Update: She did well with the Rituxin and should be all finished with it by late tonight. She was having some anxiety about it because it felt like the doctors were almost waiting for a reaction. So they stopped it for a while and then started it while she was sleeping so she didn't have to be thinking about having a reaction. She has also been having some stomach pain, which is probably due to the chemo. We are hoping to wake up renewed tomorrow and ready to go home!! Keep writing comments because we love to read them.

Day 3

Hi everyone! We are hoping to have a more positive day today. Julie slept through the night last night, which is great. She's still having some pain in her back but the doctors seem to think once the chemo starts working, the pain will go away because the lymph nodes will start to shrink. This should be within the next few days. Dennis, Alicia, and Justine came to visit last night and it was comforting. They will be coming back today also. Julie said "Alicia will whip my ass into shape." so we know she is glad they are here!!

I think people are having trouble leaving comments. In order to comment you have to have a gmail or blogspot account I think. Hopefully that's not too hard to do. If it is, she appreciates your Facebook comments and reads them all! More to come later :)

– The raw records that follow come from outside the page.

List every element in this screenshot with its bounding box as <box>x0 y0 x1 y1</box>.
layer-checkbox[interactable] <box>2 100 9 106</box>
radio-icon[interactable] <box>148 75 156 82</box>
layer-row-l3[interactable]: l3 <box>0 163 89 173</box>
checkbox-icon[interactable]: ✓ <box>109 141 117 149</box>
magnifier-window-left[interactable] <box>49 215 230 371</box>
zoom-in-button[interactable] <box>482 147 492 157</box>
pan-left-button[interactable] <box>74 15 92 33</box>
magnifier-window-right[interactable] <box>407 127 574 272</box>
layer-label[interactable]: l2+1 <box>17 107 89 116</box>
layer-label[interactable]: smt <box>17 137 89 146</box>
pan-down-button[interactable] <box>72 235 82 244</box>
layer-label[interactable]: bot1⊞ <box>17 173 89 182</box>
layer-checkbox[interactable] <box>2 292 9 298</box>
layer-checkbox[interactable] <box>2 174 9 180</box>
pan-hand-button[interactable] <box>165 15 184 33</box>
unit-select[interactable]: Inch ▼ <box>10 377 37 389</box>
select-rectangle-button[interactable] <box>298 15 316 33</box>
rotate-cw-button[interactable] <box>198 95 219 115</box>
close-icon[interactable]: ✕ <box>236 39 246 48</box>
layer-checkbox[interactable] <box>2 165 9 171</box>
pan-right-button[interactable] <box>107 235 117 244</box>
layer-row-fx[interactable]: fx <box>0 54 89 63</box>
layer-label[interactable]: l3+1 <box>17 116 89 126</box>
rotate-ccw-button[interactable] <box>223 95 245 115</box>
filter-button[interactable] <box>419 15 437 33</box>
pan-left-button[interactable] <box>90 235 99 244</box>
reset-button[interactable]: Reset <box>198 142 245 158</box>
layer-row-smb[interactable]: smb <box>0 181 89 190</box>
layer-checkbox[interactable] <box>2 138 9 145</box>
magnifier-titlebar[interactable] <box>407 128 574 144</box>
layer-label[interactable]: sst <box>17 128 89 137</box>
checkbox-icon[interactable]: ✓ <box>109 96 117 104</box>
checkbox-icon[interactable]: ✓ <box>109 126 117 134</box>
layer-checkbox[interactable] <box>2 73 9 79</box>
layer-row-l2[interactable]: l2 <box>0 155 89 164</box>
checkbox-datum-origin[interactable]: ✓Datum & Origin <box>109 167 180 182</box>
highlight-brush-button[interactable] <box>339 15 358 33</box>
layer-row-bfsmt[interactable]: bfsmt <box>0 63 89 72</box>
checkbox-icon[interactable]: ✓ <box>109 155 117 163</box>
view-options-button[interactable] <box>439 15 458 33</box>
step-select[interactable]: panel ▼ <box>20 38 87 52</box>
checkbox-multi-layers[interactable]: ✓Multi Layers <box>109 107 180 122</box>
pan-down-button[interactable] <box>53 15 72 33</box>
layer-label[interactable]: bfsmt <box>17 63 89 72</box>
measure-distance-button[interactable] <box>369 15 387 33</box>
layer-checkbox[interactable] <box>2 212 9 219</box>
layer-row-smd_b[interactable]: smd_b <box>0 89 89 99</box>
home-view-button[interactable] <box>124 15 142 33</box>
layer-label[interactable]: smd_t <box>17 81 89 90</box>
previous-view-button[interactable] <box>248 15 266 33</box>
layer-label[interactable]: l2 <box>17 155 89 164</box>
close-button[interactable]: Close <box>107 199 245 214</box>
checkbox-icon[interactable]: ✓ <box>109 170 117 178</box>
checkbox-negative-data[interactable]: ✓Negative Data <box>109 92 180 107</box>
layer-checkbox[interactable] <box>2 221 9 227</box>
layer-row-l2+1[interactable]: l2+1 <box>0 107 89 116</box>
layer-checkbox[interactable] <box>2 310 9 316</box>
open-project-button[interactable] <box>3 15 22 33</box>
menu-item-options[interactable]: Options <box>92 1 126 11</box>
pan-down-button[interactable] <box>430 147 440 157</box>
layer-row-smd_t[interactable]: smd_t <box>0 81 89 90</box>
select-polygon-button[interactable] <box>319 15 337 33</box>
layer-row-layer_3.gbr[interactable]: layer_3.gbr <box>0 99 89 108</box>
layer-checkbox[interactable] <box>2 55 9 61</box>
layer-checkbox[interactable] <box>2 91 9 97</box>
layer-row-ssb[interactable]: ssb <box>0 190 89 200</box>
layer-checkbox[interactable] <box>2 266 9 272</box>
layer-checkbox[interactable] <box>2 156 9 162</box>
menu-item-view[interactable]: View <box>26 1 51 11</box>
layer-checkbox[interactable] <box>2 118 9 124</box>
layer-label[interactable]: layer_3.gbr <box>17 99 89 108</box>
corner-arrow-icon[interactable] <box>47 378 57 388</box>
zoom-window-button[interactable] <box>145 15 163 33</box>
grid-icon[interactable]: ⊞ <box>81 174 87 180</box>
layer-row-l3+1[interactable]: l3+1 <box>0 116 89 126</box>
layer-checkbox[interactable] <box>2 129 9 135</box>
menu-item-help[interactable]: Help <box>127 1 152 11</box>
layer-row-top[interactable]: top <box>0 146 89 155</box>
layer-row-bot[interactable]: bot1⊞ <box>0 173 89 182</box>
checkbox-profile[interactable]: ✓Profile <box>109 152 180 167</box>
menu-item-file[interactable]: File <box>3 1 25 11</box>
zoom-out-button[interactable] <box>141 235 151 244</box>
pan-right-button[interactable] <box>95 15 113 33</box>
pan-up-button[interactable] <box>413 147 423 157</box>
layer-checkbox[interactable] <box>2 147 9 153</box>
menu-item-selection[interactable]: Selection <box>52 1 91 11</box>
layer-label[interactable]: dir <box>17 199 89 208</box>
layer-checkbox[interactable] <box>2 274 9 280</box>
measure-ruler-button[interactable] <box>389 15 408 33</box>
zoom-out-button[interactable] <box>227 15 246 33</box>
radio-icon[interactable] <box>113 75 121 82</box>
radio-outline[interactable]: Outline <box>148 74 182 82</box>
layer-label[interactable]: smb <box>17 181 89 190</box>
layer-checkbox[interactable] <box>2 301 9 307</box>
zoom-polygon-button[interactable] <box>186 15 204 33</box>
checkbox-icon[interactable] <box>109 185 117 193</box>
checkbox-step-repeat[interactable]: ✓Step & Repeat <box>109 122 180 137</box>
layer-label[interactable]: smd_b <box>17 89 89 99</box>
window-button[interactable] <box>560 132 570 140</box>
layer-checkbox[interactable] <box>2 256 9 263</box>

Update: She started off the morning a bit stronger- was able to shower by herself and smile. But they gave her some anxiety medication that set her back and she has spent the day sleeping and unable to do much. The doctors are going to keep her here again tonight. She had a reaction to the anxiety medicine and was extremely restless and really out of it. So to counter it, they gave her medication that makes her very sleepy. So now she just needs to sleep it off before they can proceed with the Rituxin, a drug that helps the chemo to work. They will keep her here for that because often people will have allergic reactions to it. She will also be having a spinal tap to check her nervous system and make sure everything is ok. They think everything is normal but want to take the extra precautions. They are going to wait until tomorrow to do everything, so just more sleep today.

Day 2

Thanks everyone for all of your support. Wendy and Mary just left. Dennis and Alicia are on their way to Boston now and Julie's mom will be here tomorrow.

Julie is doing okay today. All of the medicine she is on makes her feel sick but we think once she gets home she will feel better. It's hard to stay in the hospital when you weren't expecting it. Also, we are all still in shock. She will have another chemo treatment later this afternoon but first they have to do an MRI because she had some back pain yesterday. The doctors are extremely thorough, and we are so grateful for that. The nurses are all extremely nice. They said she might be able to go home tomorrow if she is feeling well.
That's all for now.

Updates for Julie

Hi!! In order to help all of you understand what we know when we know and to cut down on miscommunication we have created a blog to keep everyone updated! It becomes a bit exhausting to repeat everything for each person. So here you go:

1. She just finished her first day of chemo! They just put the meds right in an IV and she can sleep/eat/do everything normally. The side effects will probably begin tomorrow or Wednesday.

2. She will be staying in the hospital for about 3 days so doctors can monitor her first chemo treatment. The reason they are doing this is because after checking her LDH blood levels today, they found that her levels went up quite a bit. The reason for this is that the medicine she was taking this weekend already began to kill some of the lymphoma. The dead cells then are toxins to the body. Since the lymphoma is already dying so quickly, they are expecting it to do the same when chemo begins. So in order to make sure these toxins do not hurt her, they will be monitoring her in the hospital. This is a good thing because the doctors will make sure she is not having any bad reactions and can also provide drugs for the chemo side effects.

Please continue to say prayers for her!! We need lots of support, cheerfulness, and optimism. The nurse told us her only advice is that "attitude is everything, and people with good attitudes are the ones who make it through!" So please please be optimistic!!